What Commodity Price Signals REALLY Mean For Investors

Man trading with multiple monitors

There is a strong optimism about the global economic outlook. The U.S economy is leading the list of indicators that global economic growth rates are set to remain on the rise at least for the next few quarters, if not years.

The bureau of economic analysis revised upwards U.S GDP growth rate for Q3 2014 from 3.5 to 3.9%, making it one of the fastest growing economies among developed countries. Analysts believe that the U.S economy could deliver a similar growth rate for the Q4 GDP, and possibly for the next few quarters, especially considering recent announcements from the Federal Reserve.

In October, the Federal Reserve announced the end of the quantitative easing program, which the department used over the last few years to revamp the U.S economy. This signaled a likely uptick in interest rates, which market players still believe could happen in the first half of 2015.

Last year proved to be a good one for the equities markets as the major U.S indices and ETFs notched record highs towards the end of the year. Some remain optimistic that the trend could carry on in 2015, but a few are questioning the reliability on the current economic recovery.

The commodity prices have dropped to multi-year lows, with oil in particular a key highlight among them. Normally a smooth economic recovery draws a significant backing from decent commodity prices. In other words, with commodity prices plunging, one can only conclude that the current rally in the equities market is driven by investor optimism.

On the flipside, the commodities markets appear to be presenting the true status of the global economy, or at least a clear signal of what might be coming in the next few quarters.

The significance of low commodity prices

The forces of demand and supply are clear. When the price of a commodity falls, this indicates that there is an oversupply of a particular commodity. Well, that’s one way of looking at it at least. But it can also suggest that there is a decline in demand in the market.

In the case of gold, silver, and oil, the latter scenario has been prevalent over the last few years. For example, despite an uptick in demand for gold, especially from India, China, Russia, and Japan, the overall statistical picture suggests that there is little demand for that commodity.

Other commodities such as silver, oil, copper, and iron ore are also facing the same problem. The decline in demand from major consumers, such as China, has contributed to the fall in prices of these commodities. However, investors are optimistic of a recovery in the Chinese economy, which would then boost global demand.

Based on this overview, it’s clear that the absence of demand for commodity prices is down to unimpressive economic numbers.
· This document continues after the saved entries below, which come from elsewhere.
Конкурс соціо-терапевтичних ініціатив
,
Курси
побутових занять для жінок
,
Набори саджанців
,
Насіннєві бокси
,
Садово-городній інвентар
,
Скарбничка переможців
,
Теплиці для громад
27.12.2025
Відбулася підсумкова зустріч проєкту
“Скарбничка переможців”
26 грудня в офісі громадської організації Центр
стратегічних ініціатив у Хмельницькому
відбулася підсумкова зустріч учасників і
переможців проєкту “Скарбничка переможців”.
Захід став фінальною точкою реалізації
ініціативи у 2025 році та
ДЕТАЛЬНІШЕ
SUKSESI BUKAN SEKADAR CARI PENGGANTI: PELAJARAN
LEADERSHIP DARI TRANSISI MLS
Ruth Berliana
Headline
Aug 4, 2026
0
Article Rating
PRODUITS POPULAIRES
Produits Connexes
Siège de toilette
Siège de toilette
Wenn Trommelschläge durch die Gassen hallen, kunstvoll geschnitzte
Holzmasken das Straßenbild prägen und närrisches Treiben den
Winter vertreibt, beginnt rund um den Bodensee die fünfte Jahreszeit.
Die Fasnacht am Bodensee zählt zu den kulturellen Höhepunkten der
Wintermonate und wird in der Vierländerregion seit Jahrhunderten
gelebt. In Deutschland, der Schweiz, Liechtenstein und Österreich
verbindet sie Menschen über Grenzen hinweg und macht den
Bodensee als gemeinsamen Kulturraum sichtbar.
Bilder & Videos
The world’s largest consumers are holding back on their spending, which indicates some level of caution.

This means that the decline in commodity prices could be a better representation of the current health of global economies.
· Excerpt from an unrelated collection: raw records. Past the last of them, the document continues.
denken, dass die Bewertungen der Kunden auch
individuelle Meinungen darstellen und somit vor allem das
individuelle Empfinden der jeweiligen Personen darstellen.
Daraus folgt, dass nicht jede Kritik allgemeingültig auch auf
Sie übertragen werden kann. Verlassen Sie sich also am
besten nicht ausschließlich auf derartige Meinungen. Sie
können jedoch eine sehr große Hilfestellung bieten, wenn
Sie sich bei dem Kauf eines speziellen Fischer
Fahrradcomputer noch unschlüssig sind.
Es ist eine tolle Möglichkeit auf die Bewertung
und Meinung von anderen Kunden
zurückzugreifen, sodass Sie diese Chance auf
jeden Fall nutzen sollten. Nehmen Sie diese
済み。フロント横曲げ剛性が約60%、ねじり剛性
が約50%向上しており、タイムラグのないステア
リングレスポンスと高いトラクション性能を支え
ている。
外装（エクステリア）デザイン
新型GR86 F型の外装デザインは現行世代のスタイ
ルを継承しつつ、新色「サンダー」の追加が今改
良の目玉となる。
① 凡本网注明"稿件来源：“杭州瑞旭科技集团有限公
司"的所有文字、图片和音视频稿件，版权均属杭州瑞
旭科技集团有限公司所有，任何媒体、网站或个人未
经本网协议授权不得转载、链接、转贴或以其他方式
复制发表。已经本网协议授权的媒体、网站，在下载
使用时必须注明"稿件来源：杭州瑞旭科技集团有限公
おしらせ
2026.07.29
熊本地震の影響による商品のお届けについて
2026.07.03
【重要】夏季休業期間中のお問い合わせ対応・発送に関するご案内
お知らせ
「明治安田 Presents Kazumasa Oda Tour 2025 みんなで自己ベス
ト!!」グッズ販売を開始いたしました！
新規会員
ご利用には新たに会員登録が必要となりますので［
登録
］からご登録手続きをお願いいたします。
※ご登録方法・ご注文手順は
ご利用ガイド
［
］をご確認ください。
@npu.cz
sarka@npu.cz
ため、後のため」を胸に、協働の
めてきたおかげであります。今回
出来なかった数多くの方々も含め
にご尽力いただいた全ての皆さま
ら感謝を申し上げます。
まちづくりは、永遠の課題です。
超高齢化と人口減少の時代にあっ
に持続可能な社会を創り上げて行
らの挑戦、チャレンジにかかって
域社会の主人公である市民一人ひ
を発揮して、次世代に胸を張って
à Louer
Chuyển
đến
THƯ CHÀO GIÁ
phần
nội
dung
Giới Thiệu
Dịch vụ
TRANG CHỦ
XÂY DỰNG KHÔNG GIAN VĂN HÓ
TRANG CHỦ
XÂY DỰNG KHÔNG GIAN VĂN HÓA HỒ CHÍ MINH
Let’s not forget that economic recovery does not necessarily mean that the economy of a particular country is doing exceptionally well. For instance, the U.S economy is growing by close to 4% on a quarterly basis, but the real picture suggests the quality of life in the U.S is far from the levels reached during the pre-global financial crises of 2008/2009.

The unemployment rate is well above 5% (currently 5.8%), while consumer spending remains relatively high compared to seven years ago. Therefore, investors should keep a keen eye on commodity prices because they appear to present the true picture of what could happen in the global markets in the coming quarters.

Conclusion

The bottom line is that, if economies are not spending, the gross domestic product is likely to decline accordingly. What we are seeing now is an impressive recovery from low economic levels heading towards the mean point, so to speak.

However, what happens after reaching the mean point is what should be of real concern to investors because this will signal the real economic growth from a wider perspective.